Wildlife Division staff will also discuss a potential change that would lengthen mule deer season in Trans-Pecos counties by moving the opening day to the Friday immediately following Thanksgiving Day. The season currently opens on the last Saturday in November.


Committee Agenda Item No. 4
Presenters: Billy Tarrant
Jon Means

Regulations Committee
Pronghorn Antelope Update
January 27, 2010

I. Executive Summary: Wildlife Division District 1 Leader Billy Tarrant and Trans-Pecos Landowner Jon Means will briefly update the Regulations Committee on the status of pronghorn antelope in the Trans-Pecos Ecological Region.

II. Discussion: Several Trans-Pecos pronghorn herds have recently declined considerably and sampling efforts have indicated that internal parasites may play a role in affecting populations.

In 2008, TPWD Wildlife Division staff documented a significant die-off of pronghorn in several herd units in Jeff Davis and Presidio counties. Drought, a May freeze, and increased predation were thought to be the primary reasons for this event. Although range conditions improved with increased rainfall in summer of 2008, landowners continued to report pronghorn mortalities. In 2009, reproduction in several of these herd units was much lower than expected and pronghorn necropsies indicated significant numbers of the abomasal parasite, Haemonchus contortus or barber's pole worm.

In 2009, an assembly of Trans-Pecos landowners, hunters, outfitters, wildlife veterinarians, wildlife biologists, and researchers established the Trans-Pecos Pronghorn Working Group. One of the recommendations of this group was to sample hunter-harvested pronghorn in October for mineral deficiencies and Haemonchus concentrations. Numerous TPWD Wildlife Division staff, Sul Ross State University students, landowners, and outfitters assisted with this considerable initiative.

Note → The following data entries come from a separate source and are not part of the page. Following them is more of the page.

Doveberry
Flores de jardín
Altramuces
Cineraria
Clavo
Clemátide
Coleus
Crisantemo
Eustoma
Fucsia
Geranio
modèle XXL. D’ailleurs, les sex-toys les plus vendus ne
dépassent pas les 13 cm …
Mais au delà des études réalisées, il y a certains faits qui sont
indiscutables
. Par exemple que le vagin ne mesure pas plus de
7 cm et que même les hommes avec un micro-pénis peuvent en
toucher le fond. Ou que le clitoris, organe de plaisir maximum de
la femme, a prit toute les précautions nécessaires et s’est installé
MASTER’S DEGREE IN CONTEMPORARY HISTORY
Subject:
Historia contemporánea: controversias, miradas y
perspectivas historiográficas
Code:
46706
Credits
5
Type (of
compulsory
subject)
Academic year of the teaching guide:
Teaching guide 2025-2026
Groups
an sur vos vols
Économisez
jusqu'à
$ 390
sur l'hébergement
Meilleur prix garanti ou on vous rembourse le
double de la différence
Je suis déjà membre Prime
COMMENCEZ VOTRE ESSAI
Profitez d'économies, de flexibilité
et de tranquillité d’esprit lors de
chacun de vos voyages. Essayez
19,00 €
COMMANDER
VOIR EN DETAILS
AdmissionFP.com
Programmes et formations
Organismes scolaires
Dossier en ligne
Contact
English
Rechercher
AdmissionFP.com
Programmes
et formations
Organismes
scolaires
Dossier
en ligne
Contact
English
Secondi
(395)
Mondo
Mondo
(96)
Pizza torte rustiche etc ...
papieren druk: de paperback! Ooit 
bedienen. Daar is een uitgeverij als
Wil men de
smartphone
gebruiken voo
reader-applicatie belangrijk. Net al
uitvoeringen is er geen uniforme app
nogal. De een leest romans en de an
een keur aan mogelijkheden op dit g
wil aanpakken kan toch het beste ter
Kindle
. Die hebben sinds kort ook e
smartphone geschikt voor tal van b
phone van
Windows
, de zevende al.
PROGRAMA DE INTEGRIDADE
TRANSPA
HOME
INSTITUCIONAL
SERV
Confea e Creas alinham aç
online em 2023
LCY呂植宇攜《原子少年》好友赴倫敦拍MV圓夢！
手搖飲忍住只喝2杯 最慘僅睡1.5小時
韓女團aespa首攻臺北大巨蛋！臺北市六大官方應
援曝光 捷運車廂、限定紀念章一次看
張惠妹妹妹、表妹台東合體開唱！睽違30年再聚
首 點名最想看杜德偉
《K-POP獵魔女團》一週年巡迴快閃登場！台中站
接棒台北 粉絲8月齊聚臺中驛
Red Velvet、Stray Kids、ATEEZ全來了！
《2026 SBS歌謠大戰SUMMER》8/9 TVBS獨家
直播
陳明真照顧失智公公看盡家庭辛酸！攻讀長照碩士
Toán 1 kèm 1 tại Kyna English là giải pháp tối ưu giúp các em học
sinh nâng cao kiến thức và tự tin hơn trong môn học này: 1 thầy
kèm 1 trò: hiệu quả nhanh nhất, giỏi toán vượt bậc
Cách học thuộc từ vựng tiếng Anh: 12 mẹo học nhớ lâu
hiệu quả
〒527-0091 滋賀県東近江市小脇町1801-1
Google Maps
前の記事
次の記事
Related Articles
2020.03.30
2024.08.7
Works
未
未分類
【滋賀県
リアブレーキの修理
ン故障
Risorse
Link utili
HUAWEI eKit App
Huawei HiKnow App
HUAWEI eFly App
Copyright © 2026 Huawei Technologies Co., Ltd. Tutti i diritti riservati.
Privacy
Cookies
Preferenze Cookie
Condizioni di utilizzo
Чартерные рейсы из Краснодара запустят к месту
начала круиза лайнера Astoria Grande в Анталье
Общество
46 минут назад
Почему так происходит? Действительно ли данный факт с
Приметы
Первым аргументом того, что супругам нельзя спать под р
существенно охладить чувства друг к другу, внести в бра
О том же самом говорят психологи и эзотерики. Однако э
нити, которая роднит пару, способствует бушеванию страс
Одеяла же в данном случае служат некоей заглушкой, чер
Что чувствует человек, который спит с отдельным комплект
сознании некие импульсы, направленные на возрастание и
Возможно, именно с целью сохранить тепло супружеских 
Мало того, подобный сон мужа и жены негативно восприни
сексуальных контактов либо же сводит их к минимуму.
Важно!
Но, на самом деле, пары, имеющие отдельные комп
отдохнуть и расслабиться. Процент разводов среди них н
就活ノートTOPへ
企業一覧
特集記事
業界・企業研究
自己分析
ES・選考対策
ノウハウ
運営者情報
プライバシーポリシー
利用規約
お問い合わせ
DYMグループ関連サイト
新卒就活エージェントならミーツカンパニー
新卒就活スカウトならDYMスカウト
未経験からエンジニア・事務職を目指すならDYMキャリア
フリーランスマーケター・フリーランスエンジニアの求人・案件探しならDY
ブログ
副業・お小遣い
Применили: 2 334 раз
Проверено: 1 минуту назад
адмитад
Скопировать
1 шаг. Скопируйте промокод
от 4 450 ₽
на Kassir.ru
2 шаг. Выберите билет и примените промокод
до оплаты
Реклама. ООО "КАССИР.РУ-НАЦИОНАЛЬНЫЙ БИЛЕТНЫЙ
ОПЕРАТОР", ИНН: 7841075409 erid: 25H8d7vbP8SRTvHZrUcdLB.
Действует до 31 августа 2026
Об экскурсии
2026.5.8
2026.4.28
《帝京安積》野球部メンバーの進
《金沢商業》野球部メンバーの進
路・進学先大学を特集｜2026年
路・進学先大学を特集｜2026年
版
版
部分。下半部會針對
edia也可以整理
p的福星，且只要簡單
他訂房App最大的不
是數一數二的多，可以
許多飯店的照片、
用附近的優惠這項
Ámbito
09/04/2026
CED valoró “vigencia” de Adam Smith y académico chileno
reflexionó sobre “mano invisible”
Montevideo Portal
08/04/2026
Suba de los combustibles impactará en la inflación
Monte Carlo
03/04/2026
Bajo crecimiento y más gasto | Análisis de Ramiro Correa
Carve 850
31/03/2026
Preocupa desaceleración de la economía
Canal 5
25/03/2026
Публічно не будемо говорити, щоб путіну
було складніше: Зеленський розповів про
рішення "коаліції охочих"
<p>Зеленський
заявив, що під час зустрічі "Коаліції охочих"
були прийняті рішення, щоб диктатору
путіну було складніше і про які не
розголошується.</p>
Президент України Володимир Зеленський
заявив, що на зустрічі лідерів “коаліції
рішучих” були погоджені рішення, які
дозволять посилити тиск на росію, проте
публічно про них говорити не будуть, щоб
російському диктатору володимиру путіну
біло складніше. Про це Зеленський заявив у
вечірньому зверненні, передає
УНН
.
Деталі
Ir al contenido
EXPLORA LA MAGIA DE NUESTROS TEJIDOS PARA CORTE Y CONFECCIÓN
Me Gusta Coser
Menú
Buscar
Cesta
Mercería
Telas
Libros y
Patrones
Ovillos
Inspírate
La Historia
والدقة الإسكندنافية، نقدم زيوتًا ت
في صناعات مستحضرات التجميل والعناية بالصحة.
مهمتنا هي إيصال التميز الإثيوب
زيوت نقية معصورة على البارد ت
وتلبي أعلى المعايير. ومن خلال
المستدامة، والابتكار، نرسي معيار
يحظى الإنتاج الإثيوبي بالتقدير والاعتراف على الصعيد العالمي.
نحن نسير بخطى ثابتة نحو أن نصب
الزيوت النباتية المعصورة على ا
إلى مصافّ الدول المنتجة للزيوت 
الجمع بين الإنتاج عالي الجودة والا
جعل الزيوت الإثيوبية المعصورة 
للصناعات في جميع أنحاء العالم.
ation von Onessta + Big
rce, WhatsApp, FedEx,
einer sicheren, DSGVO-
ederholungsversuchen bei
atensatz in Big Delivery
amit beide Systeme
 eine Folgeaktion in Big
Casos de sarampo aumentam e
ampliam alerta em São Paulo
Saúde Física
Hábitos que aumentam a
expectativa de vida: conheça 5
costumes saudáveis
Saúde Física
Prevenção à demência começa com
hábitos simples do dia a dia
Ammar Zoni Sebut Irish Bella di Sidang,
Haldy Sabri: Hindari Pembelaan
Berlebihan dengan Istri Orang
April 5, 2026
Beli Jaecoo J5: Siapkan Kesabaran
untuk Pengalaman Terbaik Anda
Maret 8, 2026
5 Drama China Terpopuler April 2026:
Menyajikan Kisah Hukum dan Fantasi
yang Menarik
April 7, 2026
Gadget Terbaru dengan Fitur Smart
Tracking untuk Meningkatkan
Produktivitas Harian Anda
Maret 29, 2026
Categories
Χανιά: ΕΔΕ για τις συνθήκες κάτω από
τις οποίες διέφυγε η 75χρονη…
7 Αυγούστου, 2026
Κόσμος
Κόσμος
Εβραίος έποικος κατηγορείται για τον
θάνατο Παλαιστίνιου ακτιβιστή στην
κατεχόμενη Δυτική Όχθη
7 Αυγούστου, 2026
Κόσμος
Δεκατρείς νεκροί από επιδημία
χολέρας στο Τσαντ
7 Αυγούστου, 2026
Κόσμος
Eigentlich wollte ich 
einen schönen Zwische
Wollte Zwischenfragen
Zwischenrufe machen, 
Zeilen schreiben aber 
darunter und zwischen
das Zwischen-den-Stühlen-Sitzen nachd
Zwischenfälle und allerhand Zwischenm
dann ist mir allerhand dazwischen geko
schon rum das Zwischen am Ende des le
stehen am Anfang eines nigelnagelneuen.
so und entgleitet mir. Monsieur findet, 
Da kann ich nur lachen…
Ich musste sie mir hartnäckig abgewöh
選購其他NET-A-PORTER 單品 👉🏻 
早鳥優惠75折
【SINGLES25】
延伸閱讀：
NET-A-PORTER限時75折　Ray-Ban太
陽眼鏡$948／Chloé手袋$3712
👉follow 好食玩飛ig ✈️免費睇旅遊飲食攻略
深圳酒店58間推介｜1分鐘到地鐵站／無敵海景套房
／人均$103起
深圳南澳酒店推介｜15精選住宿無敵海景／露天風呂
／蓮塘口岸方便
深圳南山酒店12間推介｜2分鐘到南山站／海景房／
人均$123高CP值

Analyses indicated that Haemonchus concentrations in Trans-Pecos pronghorn were probably high enough to impact reproduction and survival. While these parasites have previously been reported in pronghorn, there appears to be no prior research indicating numbers of this magnitude. Additional research and monitoring are needed to assist TPWD staff in making management recommendations to landowners.